Recent years have seen an increase in the use of 2SFCA and its optimization approach [
60,
61]. In Illinois, the method was first employed to identify areas with limited healthcare resources and to measure healthcare accessibility [
62]. Traditional 2SFCA methods ignore spatial distance decay and use Euclidean distances rather than actual distances between supply and demand points [
63]. Therefore, scholars have developed decay functions based on 2SFCA to model actual spatial decay [
64]. 2SFCA incorporates non-spatial attributes into the study of spatial accessibility, taking into account the scale of supply points, the scale of demand points, and the interaction between supply and demand points when calculating accessibility. This method is a valuable tool for evaluating the spatial accessibility of public service facilities [
60,
62]. In various fields, such as metro and public service facilities, the modified 2SFCA is widely used in accessibility evaluations [
65].
1.4. Research Innovations
Based on accessibility calculations, the study evaluates the layout of the RGS in the central area of Tianjin and proposes additions for future locations. The study methodology utilized the improved Three Step Floating Catchment Area Method (3SFCA) and the Bivariate Evaluation Model Index-Moran’s I to identify service blind areas.

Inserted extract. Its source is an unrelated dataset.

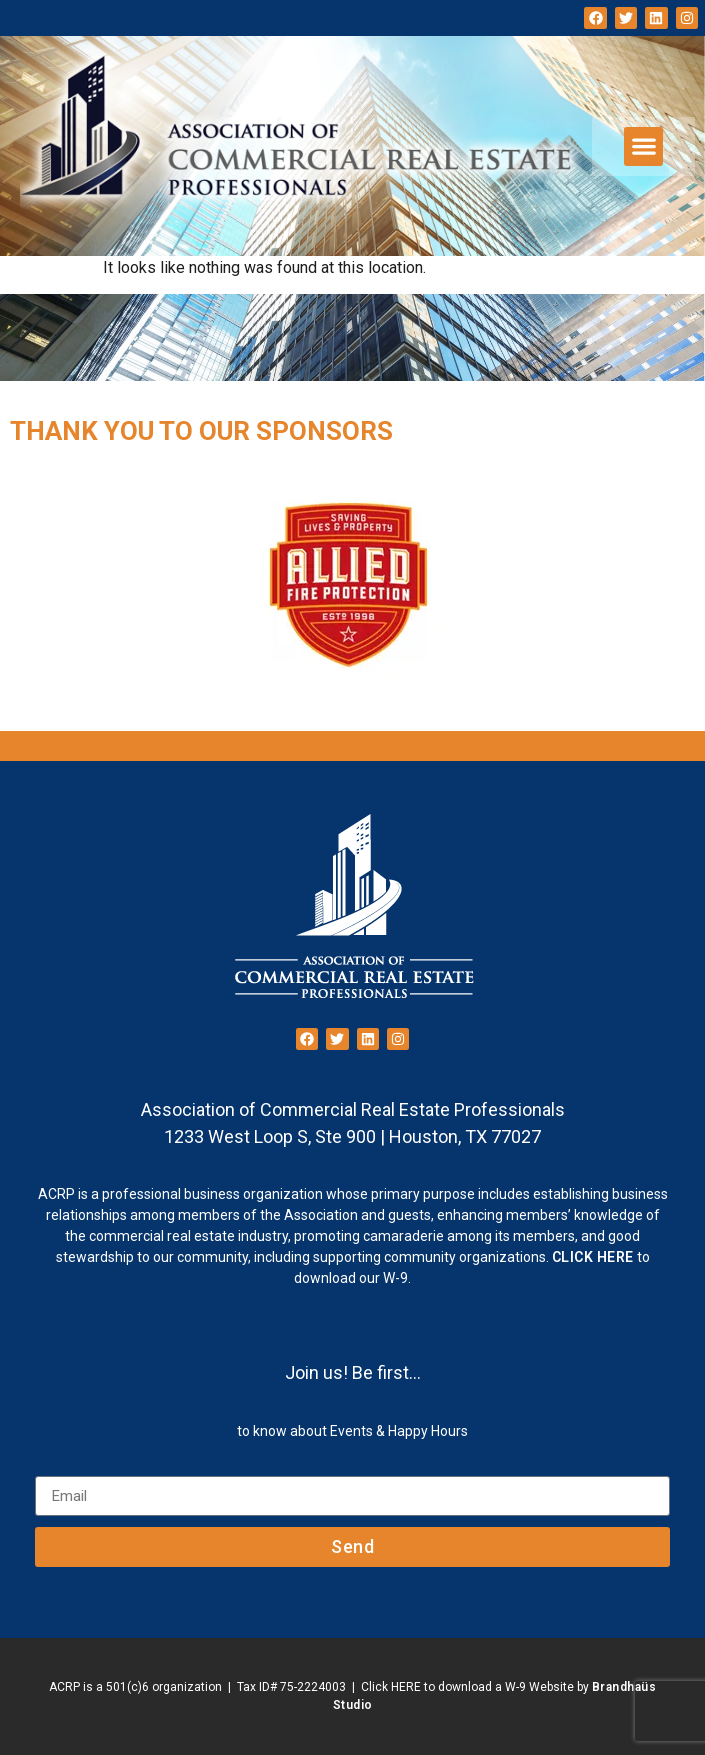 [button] (643, 146)
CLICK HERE (593, 1257)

The 2SFCA overestimates the potential population demand when multiple facilities are available at the same location without taking into account the potential for population competition [
66,
67]. The method tends to underestimate the accessibility of rural areas while overestimating the accessibility of urban areas [
56]. To rectify this, Wan et al. proposed the Three Step Floating Catchment Area Method (3SFCA) by incorporating the competitive potential between facilities [
68].
A competition effect occurs when there are multiple facilities within the search radius of a demand point [
69]. In particular, the 3SFCA method calculates the choice weights between facility points and demand points based on travel time, reflecting how residents’ demand for a facility point varies based on the availability of other nearby facilities, then repeats the steps of the 2SFCA method [
70].
Using the 3SFCA, the calculation function is optimized and accuracy is improved. Consequently, the traditional Gaussian-type decay function was replaced with a gravity-type decay function. Despite the fact that the Gaussian Function can fit the two variables of distance decay and park area well, it is not appropriate for RGS layout studies. As disasters occur suddenly and are time-sensitive, distance plays a much greater role in RGS layout and site selection than in regular parks [
71,
72]. Therefore, coupling supply and demand alone is not sufficient.

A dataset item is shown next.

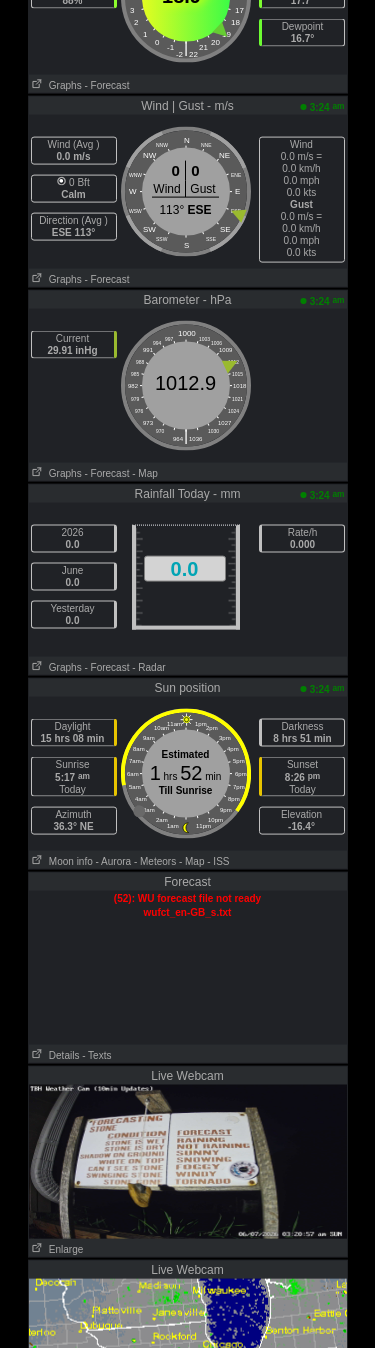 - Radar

To improve both the granularity and precision of the analysis, this study uses residential points as the basis of analysis, in addition to real entrances and exits to the park. The results of this study are not affected by the use of population raster data or the homogenization of residential areas.

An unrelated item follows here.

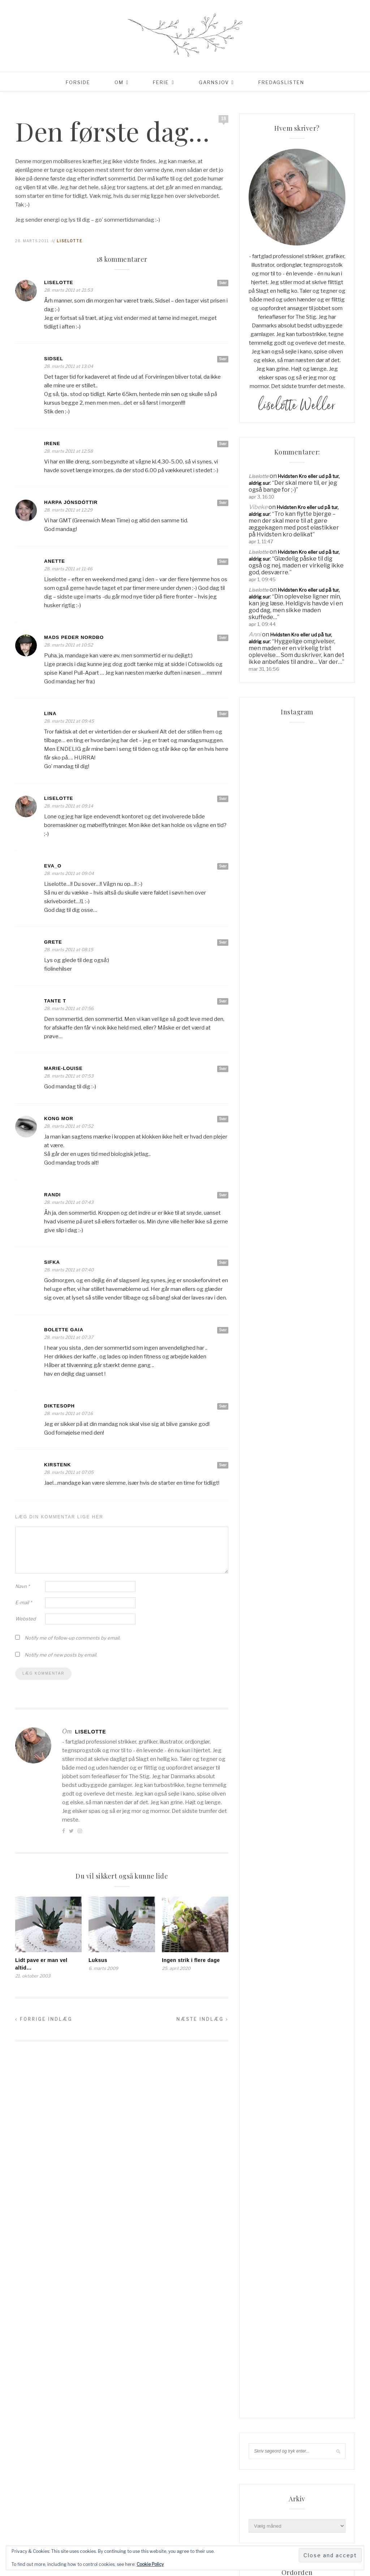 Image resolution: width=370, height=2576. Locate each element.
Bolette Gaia (63, 1329)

This improved research method is based on accessibility calculations and is well adapted for the evaluation of RGS in plain cities in general. When using the gravity-based distance decay function, however, the rate of decay must be further considered for mountainous cities. As a result of the complexity of the roads in mountainous cities, cross-sectional comparisons of RGS accessibility may be more difficult than in plain cities [
73]. To determine the degree of attenuation in mountainous cities, this method requires integrated consideration and multiple calculations.